WORKING DATA —

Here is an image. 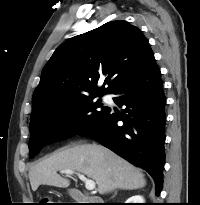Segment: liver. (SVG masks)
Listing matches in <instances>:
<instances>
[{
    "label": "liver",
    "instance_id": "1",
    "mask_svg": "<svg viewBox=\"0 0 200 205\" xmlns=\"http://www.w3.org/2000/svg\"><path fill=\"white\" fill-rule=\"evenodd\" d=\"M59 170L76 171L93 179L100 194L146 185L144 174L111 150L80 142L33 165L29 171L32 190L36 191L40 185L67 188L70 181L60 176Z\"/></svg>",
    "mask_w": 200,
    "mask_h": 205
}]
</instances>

WHAT THIS TASK INVOLVES — Every line in the records above that contains the word "instances" should be copied out.

FINISHED EXERCISE —
Listing matches in <instances>:
<instances>
</instances>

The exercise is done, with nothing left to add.